Today Apple announced their third quarter results for their fiscal year 2016. Much like last quarter, Apple has struggled to maintain the sales pace of the iPhone 6s, compared to the iPhone 6. For the quarter, Apple had revenues of $42.358 billion, which is down 11% from a year ago. Gross margin was $16.106 billion, down from $19.681 billion in Q3 2015, and percentage wise it is 38.0%. Operating income was $10.1 billion, down from $14.1 billion last year, and net income was down almost $3 billion to $7.8 billion. Diluted earnings per share were $1.42, down from $1.85 a year ago. Despite the lower quarter, Apple did beat expectations which has helped their share price in after-hours trading.

Apple Q3 2016 Financial Results (GAAP)
  Q3'2016 Q2'2015 Q3'2015
Revenue (in Billions USD) $42.358 $50.557 $49.605
Gross Margin (in Billions USD) $16.106 $19.921 $19.681
Operating Income (in Billions USD) $10.105 $13.987 $14.473
Net Income (in Billions USD) $7.796 $10.516 $10.677
Margins 38.0% 39.4% 39.7%
Earnings per Share (in USD) $1.42 $1.90 $1.85

Apple announced a dividend of $0.57 per share payable on August 11th to shareholders of record as of August 8th.

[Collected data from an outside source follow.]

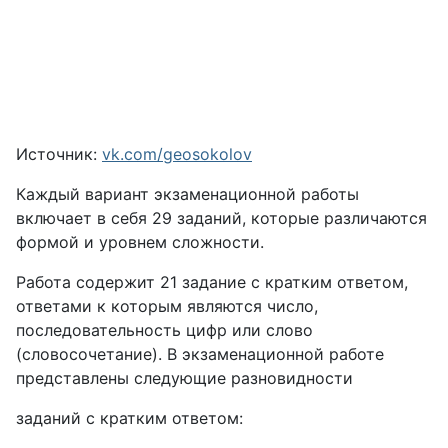
Источник:
vk.com/geosokolov
Каждый вариант экзаменационной работы
включает в себя 29 заданий, которые различаются
формой и уровнем сложности.
Работа содержит 21 задание с кратким ответом,
ответами к которым являются число,
последовательность цифр или слово
(словосочетание). В экзаменационной работе
представлены следующие разновидности
заданий с кратким ответом:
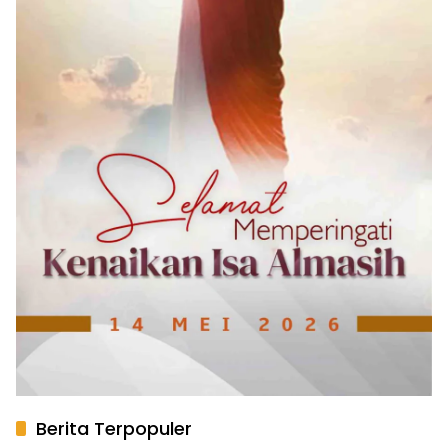
Berita Terpopuler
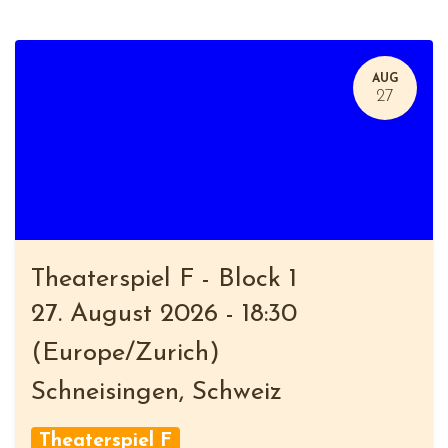
AUG
27
Theaterspiel F - Block 1
27. August 2026
-
18:30
(
Europe/Zurich
)
Schneisingen
,
Schweiz
Theaterspiel F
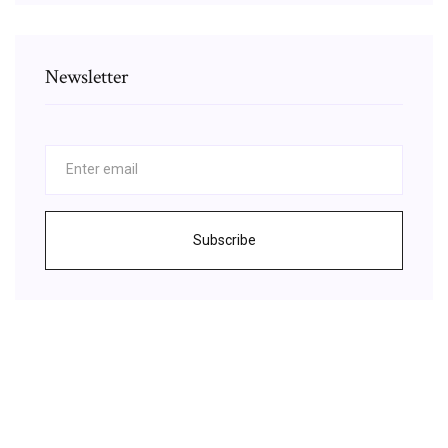
Newsletter
Subscribe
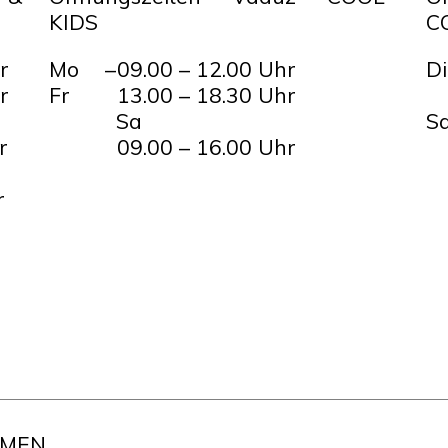
KIDS
C
r
Mo –
09.00 – 12.00 Uhr
Di
r
Fr
13.00 – 18.30 Uhr
Sa
S
r
09.00 – 16.00 Uhr
r
 MEN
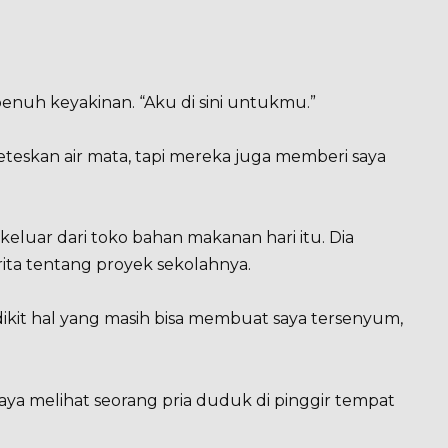
penuh keyakinan. “Aku di sini untukmu.”
eskan air mata, tapi mereka juga memberi saya
 keluar dari toko bahan makanan hari itu. Dia
ita tentang proyek sekolahnya.
dikit hal yang masih bisa membuat saya tersenyum,
aya melihat seorang pria duduk di pinggir tempat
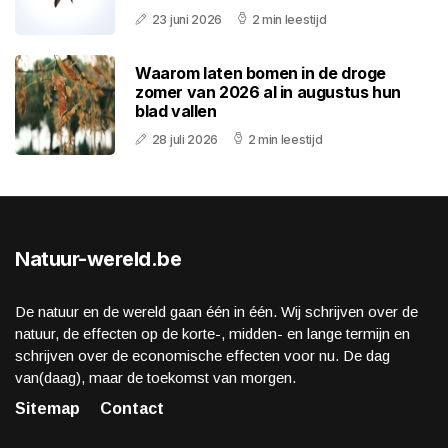
23 juni 2026
2 min leestijd
Waarom laten bomen in de droge
zomer van 2026 al in augustus hun
blad vallen
28 juli 2026
2 min leestijd
Natuur-wereld.be
De natuur en de wereld gaan één in één. Wij schrijven over de
natuur, de effecten op de korte-, midden- en lange termijn en
schrijven over de economische effecten voor nu. De dag
van(daag), maar de toekomst van morgen.
Sitemap
Contact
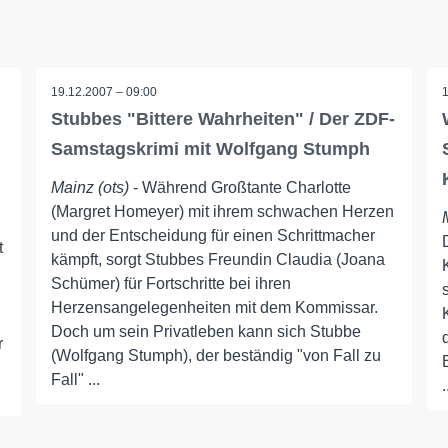
19.12.2007 – 09:00
Stubbes "Bittere Wahrheiten" / Der ZDF-
Samstagskrimi mit Wolfgang Stumph
Mainz (ots)
- Während Großtante Charlotte
(Margret Homeyer) mit ihrem schwachen Herzen
und der Entscheidung für einen Schrittmacher
t
kämpft, sorgt Stubbes Freundin Claudia (Joana
Schümer) für Fortschritte bei ihren
Herzensangelegenheiten mit dem Kommissar.
Doch um sein Privatleben kann sich Stubbe
r
(Wolfgang Stumph), der beständig "von Fall zu
Fall" ...
.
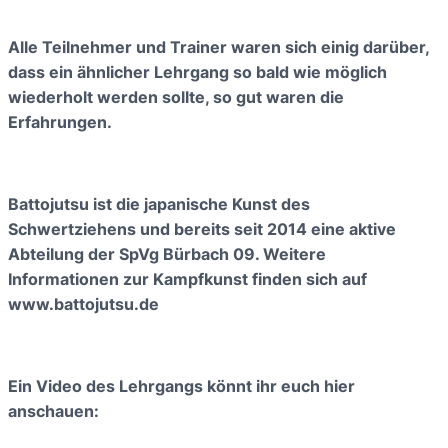
Alle Teilnehmer und Trainer waren sich einig darüber,
dass ein ähnlicher Lehrgang so bald wie möglich
wiederholt werden sollte, so gut waren die
Erfahrungen.
Battojutsu ist die japanische Kunst des
Schwertziehens und bereits seit 2014 eine aktive
Abteilung der SpVg Bürbach 09. Weitere
Informationen zur Kampfkunst finden sich auf
www.battojutsu.de
Ein Video des Lehrgangs könnt ihr euch hier
anschauen:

They also returned over $13 billion during Q3 through share buy-backs and dividends, and they have completed almost $177 billion of their $250 billion capital return program.

iPhone sales are far and away the largest part of the company, and this quarter Apple sold 40.4 million handsets. That is down from the 51.2 million last quarter, and 47.5 million in Q3 2015, meaning iPhone sales were down 15% year-over-year. This resulted in revenue of $24 billion, down 23% from a year ago. It’s certainly a noticeable drop, and it shows just how successful the iPhone 6 was when it launched.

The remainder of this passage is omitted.